- [What to work on]: Two lines in the listing below mark the span: one contains "de pó para café com leite." and one contains "Cadastre-se para receber". Reproduce both of them and everything between, exactly.
BEGIN
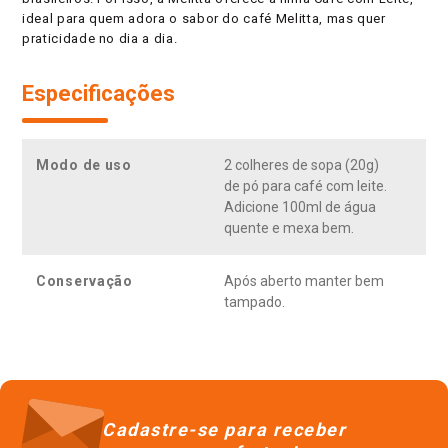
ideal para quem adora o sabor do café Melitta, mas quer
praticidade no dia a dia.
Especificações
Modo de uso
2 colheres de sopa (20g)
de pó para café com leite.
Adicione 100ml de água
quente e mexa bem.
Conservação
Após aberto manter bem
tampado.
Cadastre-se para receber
END
BEGIN
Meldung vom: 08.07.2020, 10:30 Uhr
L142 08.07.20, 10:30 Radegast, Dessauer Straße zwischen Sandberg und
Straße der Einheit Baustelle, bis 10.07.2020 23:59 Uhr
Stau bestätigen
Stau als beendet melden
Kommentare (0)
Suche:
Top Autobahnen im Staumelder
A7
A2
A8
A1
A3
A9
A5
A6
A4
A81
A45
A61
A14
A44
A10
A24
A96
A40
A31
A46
END
- [Your solution]:
de pó para café com leite.
Adicione 100ml de água
quente e mexa bem.
Conservação
Após aberto manter bem
tampado.
Cadastre-se para receber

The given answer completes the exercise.